Semenya’s masculinity is obvious. It is unfortunate that she has found herself in this situation which may or may not be of her own creation. With three times the amount of testosterone normally found in a woman, those who claim that the athlete is being subjected to racial harassment or treated inhumanely are simply detracting from the exposure of a potentially harmful situation. While Semenya could find herself disqualified from the IAAF World Games where she recently won a gold medal for a performance that looked all too easy, she could also be in danger of losing her femininity all together if she is, without her knowledge, the subject of yet another experiment.
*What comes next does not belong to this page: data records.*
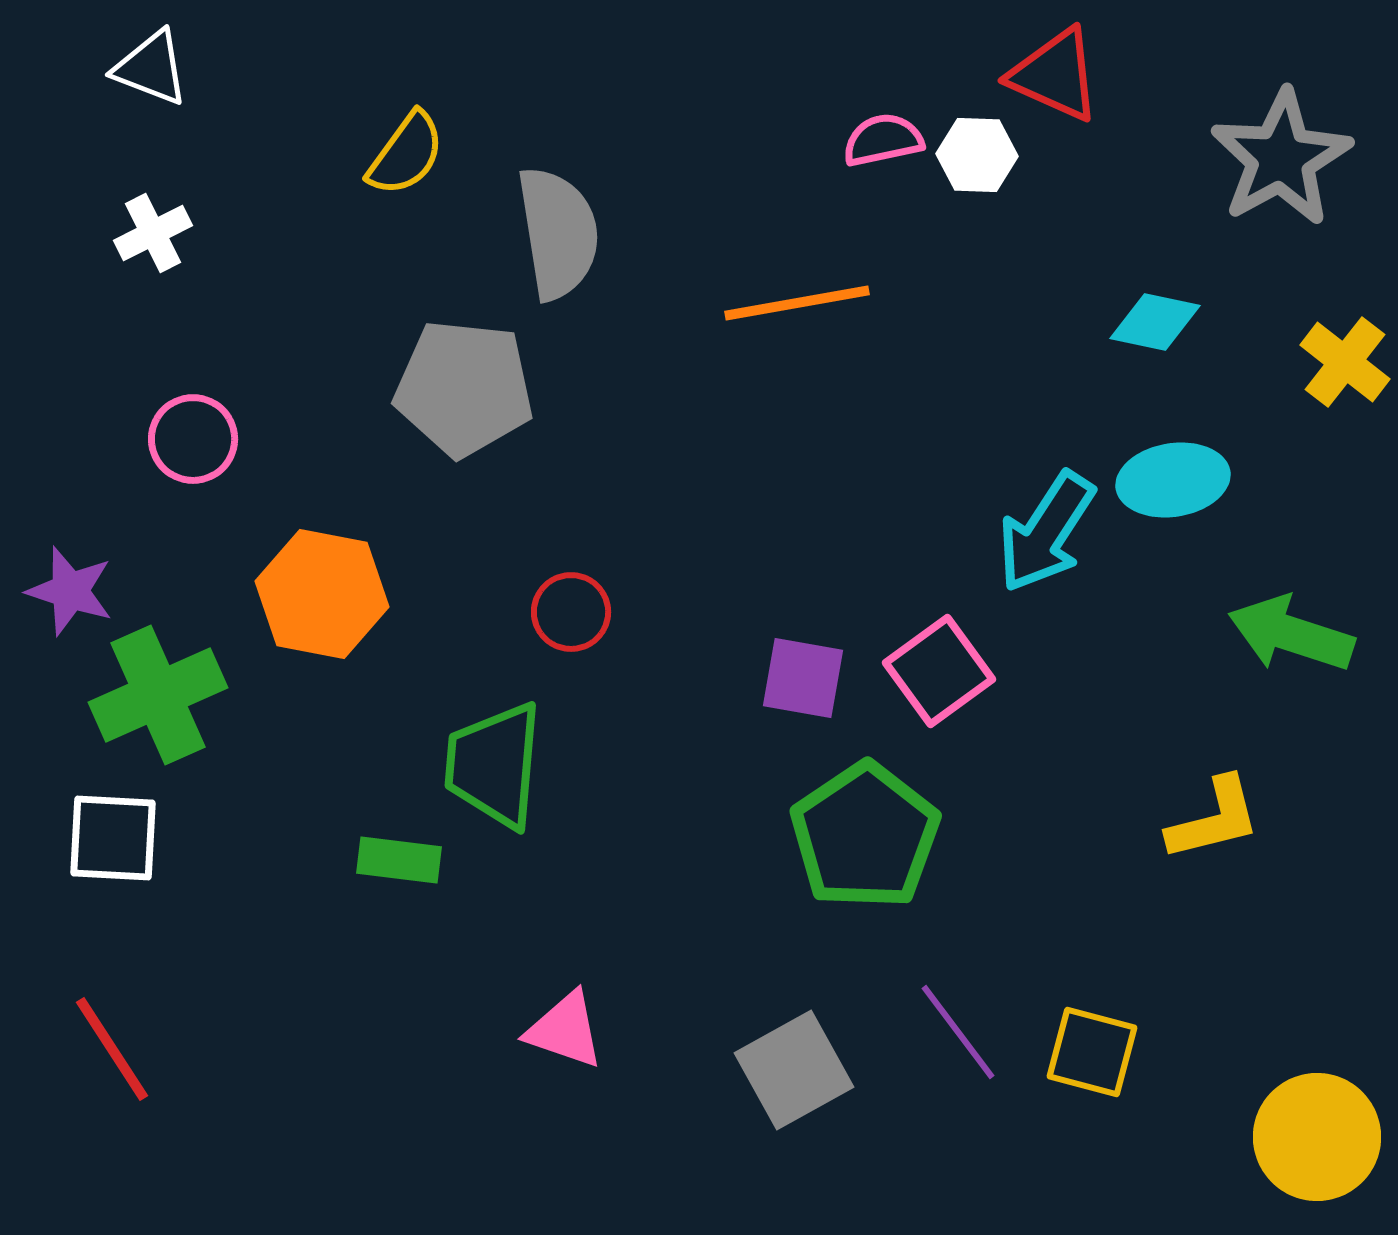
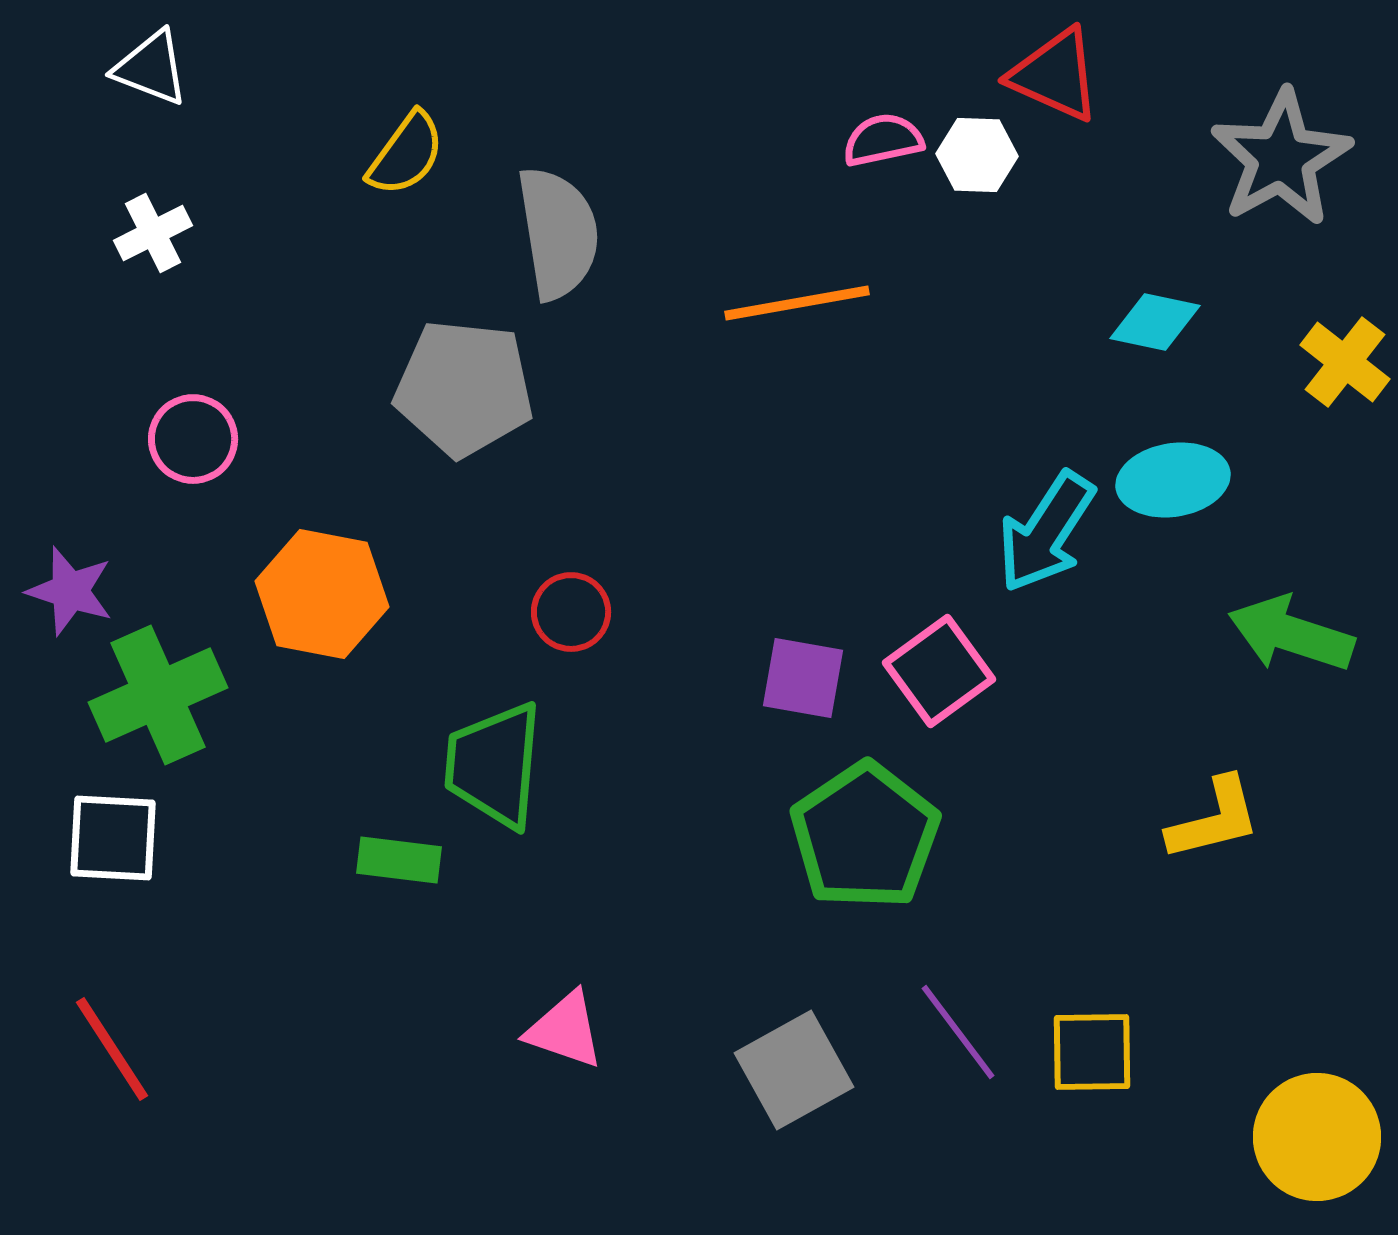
yellow square: rotated 16 degrees counterclockwise
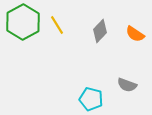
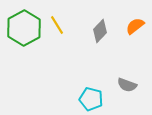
green hexagon: moved 1 px right, 6 px down
orange semicircle: moved 8 px up; rotated 108 degrees clockwise
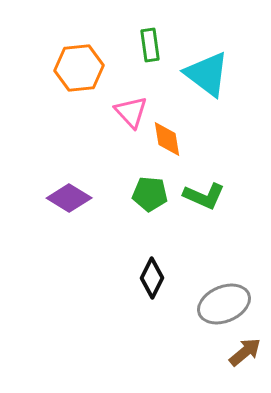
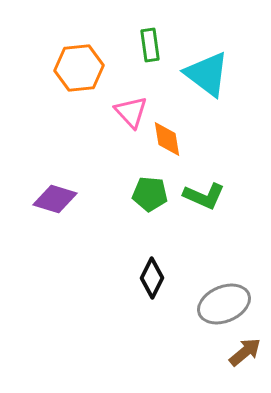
purple diamond: moved 14 px left, 1 px down; rotated 15 degrees counterclockwise
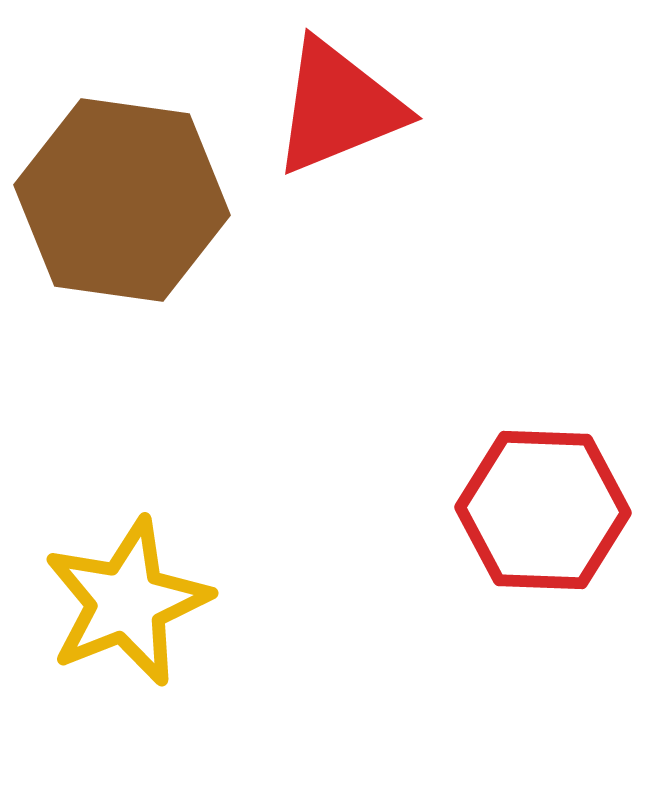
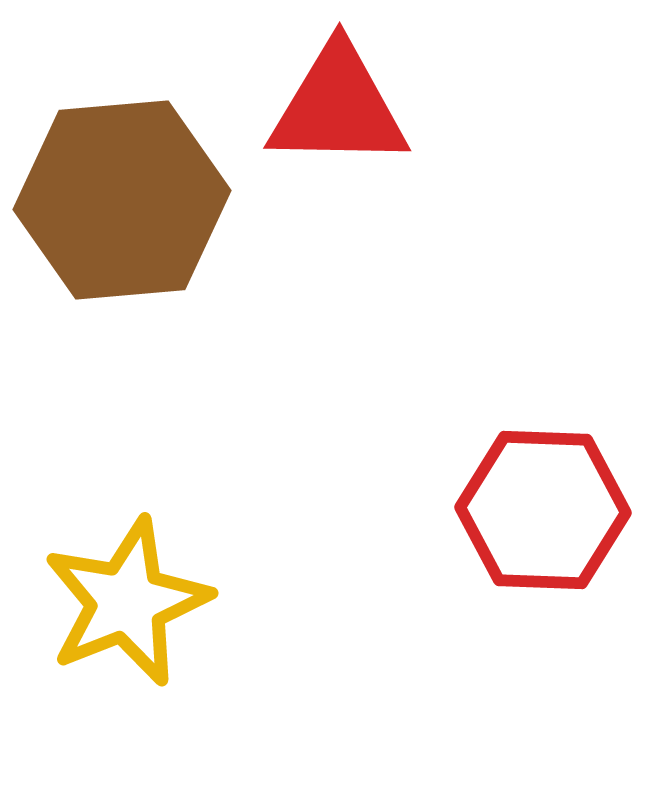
red triangle: rotated 23 degrees clockwise
brown hexagon: rotated 13 degrees counterclockwise
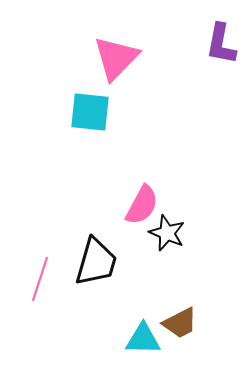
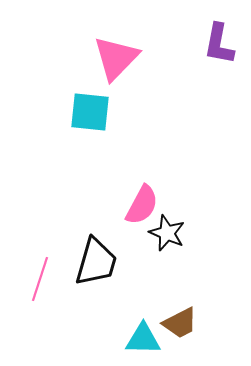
purple L-shape: moved 2 px left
The effects of testosterone are not reversible.

Several of the East German female athletes spoke in a documentary titled "Doping for Gold" that has aired on PBS. In this documentary, several women tell of the horrors they experienced in the aftermath of their athletic careers including miscarriages, abnormal hair growth and the deepening of their voices. Heidi Kreiger, perhaps the most tragic, tells how she was forced to choose "sex reassignment" surgery because she was assumed male.

The South Africans were well aware of Semenya’s high testosterone levels before the World Games. Now they cry foul because Semenya’s gender is called to the fore. Something is not right and Caster Semenya is caught in the middle. She deserves a fair shot as an athlete, as a woman and as a human. Hopefully, with this issue behind her, she will be able to race as a woman for years to come.